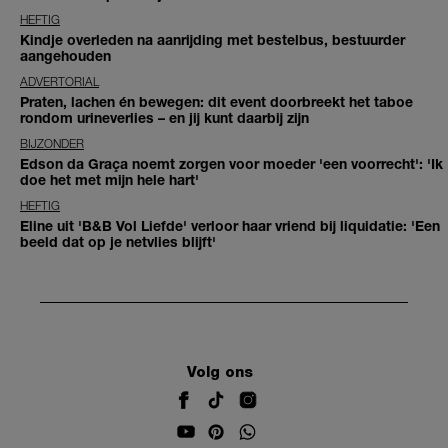
HEFTIG
Kindje overleden na aanrijding met bestelbus, bestuurder
aangehouden
ADVERTORIAL
Praten, lachen én bewegen: dit event doorbreekt het taboe
rondom urineverlies – en jij kunt daarbij zijn
BIJZONDER
Edson da Graça noemt zorgen voor moeder 'een voorrecht': 'Ik
doe het met mijn hele hart'
HEFTIG
Eline uit 'B&B Vol Liefde' verloor haar vriend bij liquidatie: 'Een
beeld dat op je netvlies blijft'
Volg ons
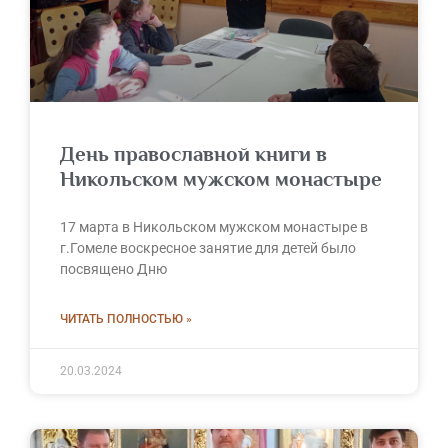
День православной книги в
Никольском мужском монастыре
17 марта в Никольском мужском монастыре в
г.Гомеле воскресное занятие для детей было
посвящено Дню
ЧИТАТЬ ПОЛНОСТЬЮ »
20.03.2024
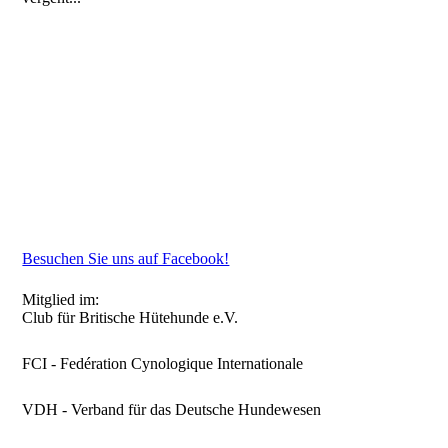
Besuchen Sie uns auf Facebook!
Mitglied im:
Club für Britische Hütehunde e.V.
FCI - Fedération Cynologique Internationale
VDH - Verband für das Deutsche Hundewesen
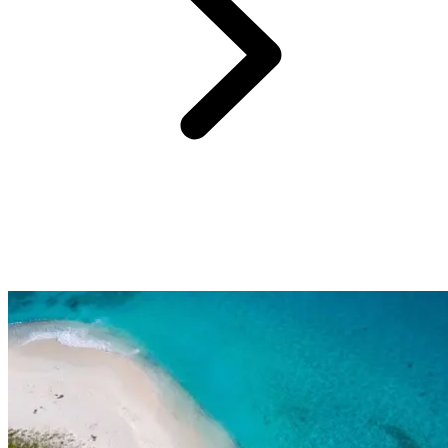
A 45 minutes de Columbus Isle,
Escalier de la Reine.
C’est l’attraction la plus populaire de Nassau que vous découvrez
lors de votre séjour tout compris aux Bahamas. Ses 65 marches
représentent les 65 années de règne de la reine Victoria. Accessible
en 45min depuis votre resort Club Med Columbus Isle, ce
monument historique fait de roche et de solennel est un symbole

- - - - - - -

* _What needs to be done_: Only the text of the listing should be returned, exactly and in full; no image goes into the copy.

* _Answer below_:
HEFTIG
Kindje overleden na aanrijding met bestelbus, bestuurder
aangehouden
ADVERTORIAL
Praten, lachen én bewegen: dit event doorbreekt het taboe
rondom urineverlies – en jij kunt daarbij zijn
BIJZONDER
Edson da Graça noemt zorgen voor moeder 'een voorrecht': 'Ik
doe het met mijn hele hart'
HEFTIG
Eline uit 'B&B Vol Liefde' verloor haar vriend bij liquidatie: 'Een
beeld dat op je netvlies blijft'
Volg ons
День православной книги в
Никольском мужском монастыре
17 марта в Никольском мужском монастыре в
г.Гомеле воскресное занятие для детей было
посвящено Дню
ЧИТАТЬ ПОЛНОСТЬЮ »
20.03.2024
Besuchen Sie uns auf Facebook!
Mitglied im:
Club für Britische Hütehunde e.V.
FCI - Fedération Cynologique Internationale
VDH - Verband für das Deutsche Hundewesen
A 45 minutes de Columbus Isle,
Escalier de la Reine.
C’est l’attraction la plus populaire de Nassau que vous découvrez
lors de votre séjour tout compris aux Bahamas. Ses 65 marches
représentent les 65 années de règne de la reine Victoria. Accessible
en 45min depuis votre resort Club Med Columbus Isle, ce
monument historique fait de roche et de solennel est un symbole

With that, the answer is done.